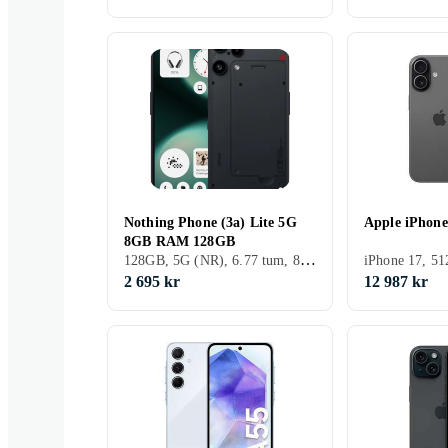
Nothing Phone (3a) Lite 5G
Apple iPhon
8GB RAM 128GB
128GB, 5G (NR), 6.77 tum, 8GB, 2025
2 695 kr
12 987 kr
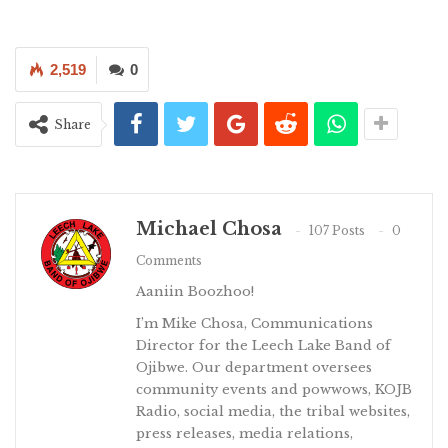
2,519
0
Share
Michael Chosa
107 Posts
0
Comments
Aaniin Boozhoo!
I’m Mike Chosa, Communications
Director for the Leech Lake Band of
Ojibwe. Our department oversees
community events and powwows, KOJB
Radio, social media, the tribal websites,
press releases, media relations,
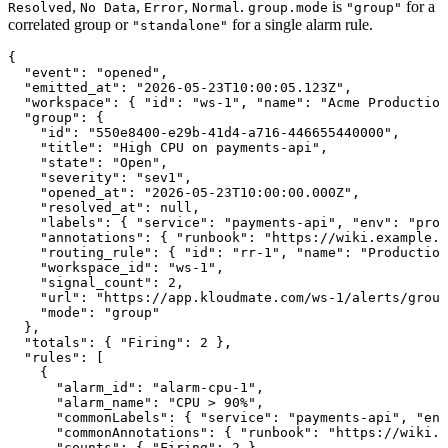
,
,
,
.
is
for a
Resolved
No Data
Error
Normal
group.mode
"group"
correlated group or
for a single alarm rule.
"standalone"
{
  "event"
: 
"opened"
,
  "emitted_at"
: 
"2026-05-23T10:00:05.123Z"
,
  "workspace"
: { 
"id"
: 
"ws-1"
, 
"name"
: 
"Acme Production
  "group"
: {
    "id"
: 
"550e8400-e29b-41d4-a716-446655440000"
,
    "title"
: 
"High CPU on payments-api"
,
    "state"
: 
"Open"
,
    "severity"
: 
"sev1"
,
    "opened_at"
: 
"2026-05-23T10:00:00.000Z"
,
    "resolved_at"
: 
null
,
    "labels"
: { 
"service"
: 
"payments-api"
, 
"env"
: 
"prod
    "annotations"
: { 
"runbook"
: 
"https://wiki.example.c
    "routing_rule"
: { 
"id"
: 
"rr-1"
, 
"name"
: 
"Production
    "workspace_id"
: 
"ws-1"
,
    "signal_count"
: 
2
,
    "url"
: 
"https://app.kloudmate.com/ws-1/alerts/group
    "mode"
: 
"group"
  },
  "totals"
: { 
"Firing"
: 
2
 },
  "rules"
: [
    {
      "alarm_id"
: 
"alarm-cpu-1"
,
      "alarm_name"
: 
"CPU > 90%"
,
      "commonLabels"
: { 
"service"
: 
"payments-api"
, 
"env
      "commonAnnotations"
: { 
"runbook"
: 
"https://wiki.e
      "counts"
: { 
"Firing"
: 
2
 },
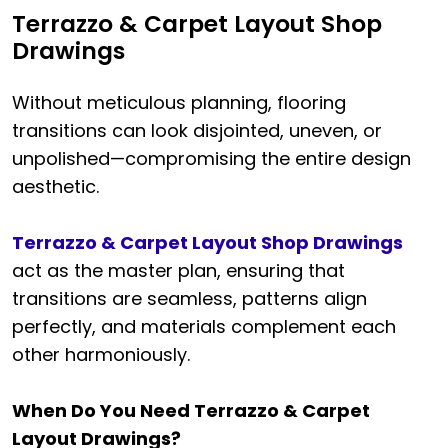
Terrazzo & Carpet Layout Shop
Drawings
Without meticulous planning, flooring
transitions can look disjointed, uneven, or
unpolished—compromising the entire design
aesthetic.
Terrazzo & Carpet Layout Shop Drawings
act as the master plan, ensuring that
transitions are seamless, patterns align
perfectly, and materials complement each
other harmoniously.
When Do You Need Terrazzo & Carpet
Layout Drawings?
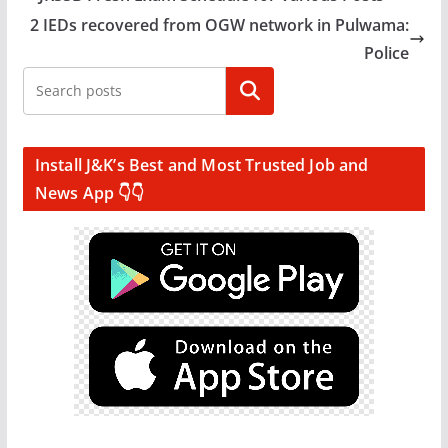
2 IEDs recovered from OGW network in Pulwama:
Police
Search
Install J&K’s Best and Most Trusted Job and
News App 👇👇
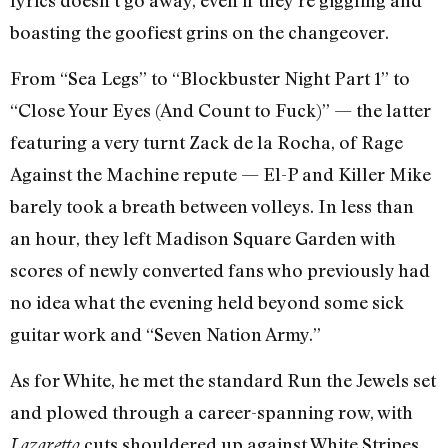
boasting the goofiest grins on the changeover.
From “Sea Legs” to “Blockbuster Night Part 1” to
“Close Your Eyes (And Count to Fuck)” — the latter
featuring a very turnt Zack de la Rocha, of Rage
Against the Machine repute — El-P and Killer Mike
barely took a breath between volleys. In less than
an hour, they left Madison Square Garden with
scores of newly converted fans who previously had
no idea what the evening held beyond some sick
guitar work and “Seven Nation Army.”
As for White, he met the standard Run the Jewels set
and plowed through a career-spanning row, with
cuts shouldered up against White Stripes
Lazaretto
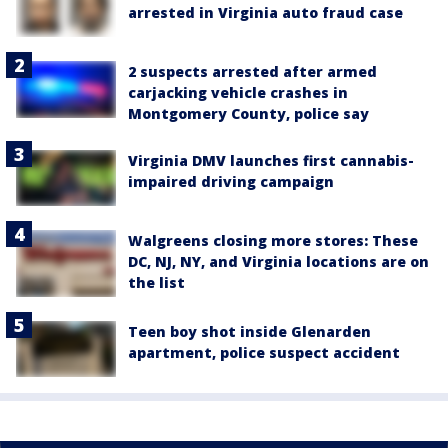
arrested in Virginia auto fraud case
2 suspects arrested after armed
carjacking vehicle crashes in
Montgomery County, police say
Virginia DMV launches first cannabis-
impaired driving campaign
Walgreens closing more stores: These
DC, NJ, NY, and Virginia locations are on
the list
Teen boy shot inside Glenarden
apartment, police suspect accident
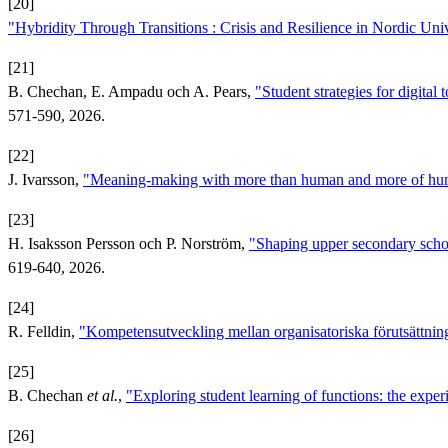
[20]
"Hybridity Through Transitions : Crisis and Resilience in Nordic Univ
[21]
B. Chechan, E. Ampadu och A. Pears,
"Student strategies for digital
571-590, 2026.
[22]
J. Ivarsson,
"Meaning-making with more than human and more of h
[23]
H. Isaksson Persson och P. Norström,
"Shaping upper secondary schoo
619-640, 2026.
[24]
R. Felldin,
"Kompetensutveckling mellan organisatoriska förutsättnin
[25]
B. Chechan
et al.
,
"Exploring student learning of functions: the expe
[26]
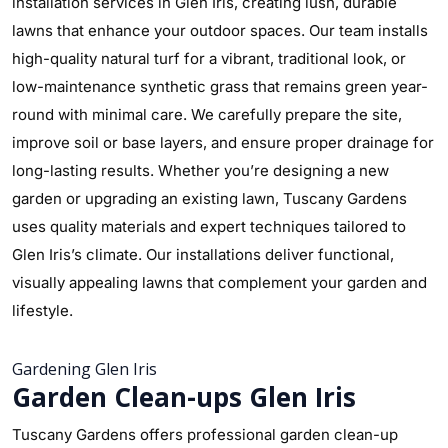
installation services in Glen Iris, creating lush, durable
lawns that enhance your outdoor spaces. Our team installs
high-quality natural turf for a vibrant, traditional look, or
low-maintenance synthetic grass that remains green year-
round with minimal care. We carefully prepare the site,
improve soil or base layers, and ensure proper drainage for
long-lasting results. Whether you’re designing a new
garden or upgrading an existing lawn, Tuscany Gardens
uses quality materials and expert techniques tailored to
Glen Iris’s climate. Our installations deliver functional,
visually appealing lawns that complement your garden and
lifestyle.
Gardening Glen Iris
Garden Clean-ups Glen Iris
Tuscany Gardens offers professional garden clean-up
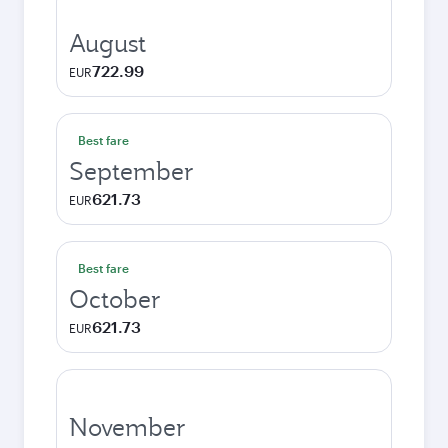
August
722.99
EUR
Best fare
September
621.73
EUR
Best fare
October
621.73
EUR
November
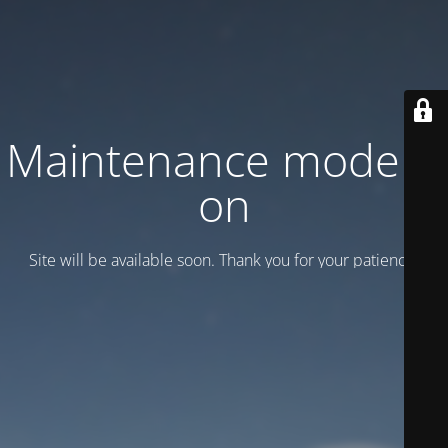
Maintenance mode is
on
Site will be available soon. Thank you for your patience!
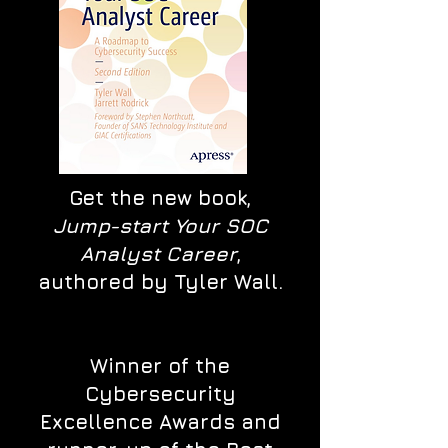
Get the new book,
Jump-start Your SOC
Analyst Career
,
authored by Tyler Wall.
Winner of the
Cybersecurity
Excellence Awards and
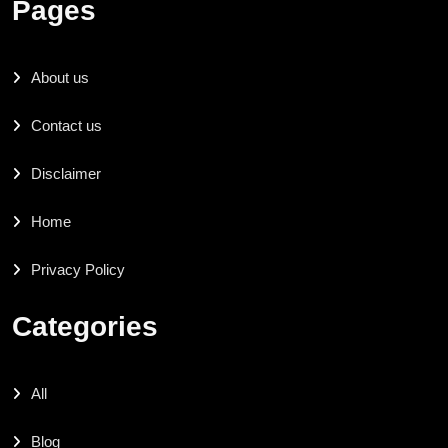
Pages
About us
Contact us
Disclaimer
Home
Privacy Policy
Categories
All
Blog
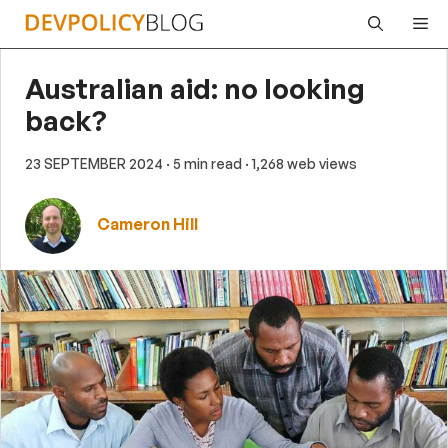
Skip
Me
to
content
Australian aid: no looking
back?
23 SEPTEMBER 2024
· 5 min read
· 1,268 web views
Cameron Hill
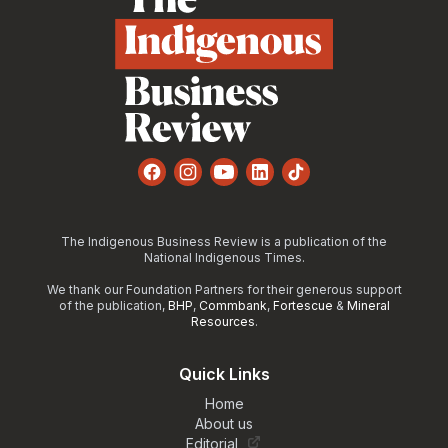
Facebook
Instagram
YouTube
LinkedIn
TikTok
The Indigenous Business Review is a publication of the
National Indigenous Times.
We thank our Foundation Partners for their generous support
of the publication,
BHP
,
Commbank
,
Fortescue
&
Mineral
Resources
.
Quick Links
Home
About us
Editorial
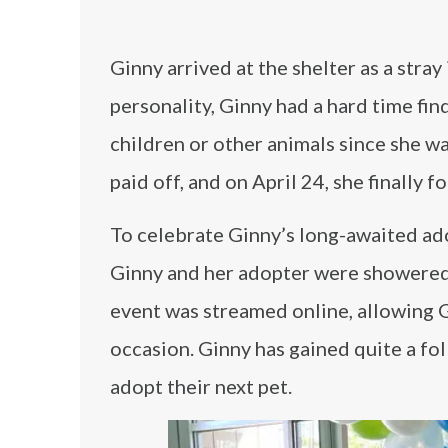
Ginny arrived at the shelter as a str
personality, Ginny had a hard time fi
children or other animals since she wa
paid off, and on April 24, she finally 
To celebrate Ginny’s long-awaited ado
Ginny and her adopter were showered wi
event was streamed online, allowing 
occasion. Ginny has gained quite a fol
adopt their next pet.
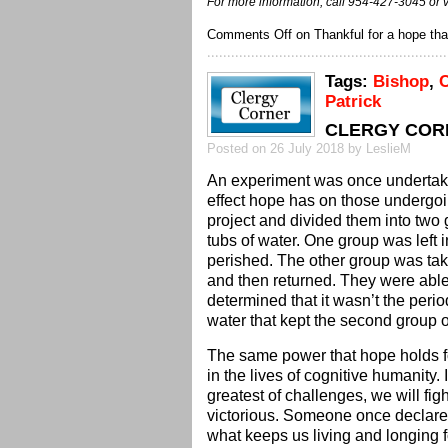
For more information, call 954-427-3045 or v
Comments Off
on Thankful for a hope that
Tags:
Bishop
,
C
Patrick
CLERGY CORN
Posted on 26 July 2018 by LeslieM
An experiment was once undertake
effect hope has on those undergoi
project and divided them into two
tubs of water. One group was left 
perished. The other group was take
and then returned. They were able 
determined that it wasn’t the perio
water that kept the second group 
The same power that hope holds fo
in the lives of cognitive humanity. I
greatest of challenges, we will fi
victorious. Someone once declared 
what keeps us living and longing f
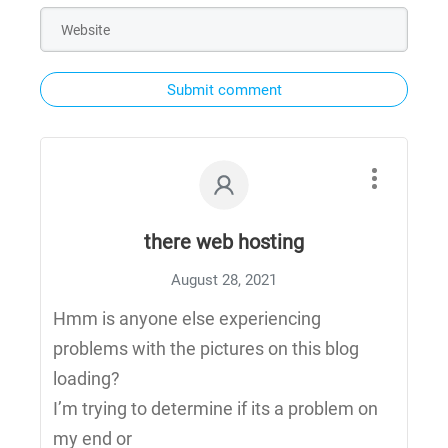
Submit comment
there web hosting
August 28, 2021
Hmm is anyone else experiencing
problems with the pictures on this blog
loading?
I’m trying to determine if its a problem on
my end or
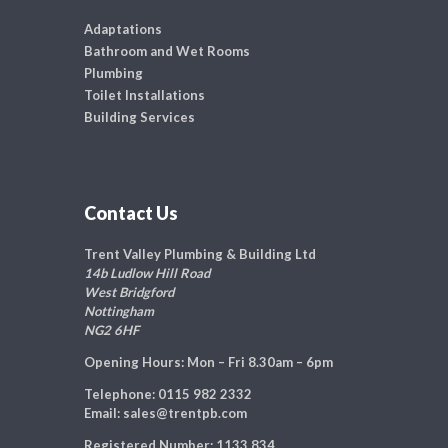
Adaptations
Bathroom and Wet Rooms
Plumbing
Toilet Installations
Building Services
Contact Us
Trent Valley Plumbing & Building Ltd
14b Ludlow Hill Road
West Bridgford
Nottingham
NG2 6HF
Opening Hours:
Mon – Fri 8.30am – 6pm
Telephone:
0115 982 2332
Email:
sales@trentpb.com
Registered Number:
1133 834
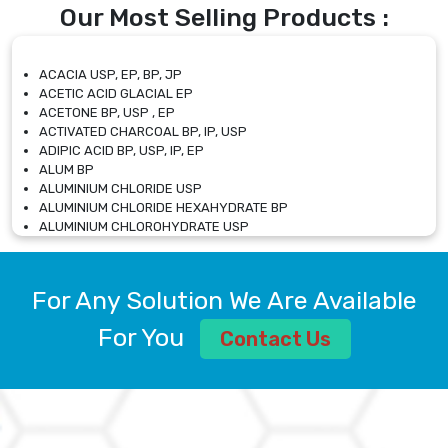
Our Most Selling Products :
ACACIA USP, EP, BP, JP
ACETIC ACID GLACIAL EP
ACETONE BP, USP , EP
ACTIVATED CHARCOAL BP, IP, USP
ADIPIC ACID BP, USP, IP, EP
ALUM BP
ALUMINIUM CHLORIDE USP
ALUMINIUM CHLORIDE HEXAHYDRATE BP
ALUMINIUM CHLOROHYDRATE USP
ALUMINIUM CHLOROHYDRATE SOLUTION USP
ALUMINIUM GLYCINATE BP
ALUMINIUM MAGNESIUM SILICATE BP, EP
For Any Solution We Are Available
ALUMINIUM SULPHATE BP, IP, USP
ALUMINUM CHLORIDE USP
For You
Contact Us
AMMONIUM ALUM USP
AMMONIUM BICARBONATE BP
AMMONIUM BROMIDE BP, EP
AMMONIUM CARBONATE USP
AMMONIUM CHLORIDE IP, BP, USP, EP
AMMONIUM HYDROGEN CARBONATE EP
________
[What this task involves]:
Copy every line in the listing above where the string "once" turns up.

[Response to this task]:
An experiment was once undertake
victorious. Someone once declared 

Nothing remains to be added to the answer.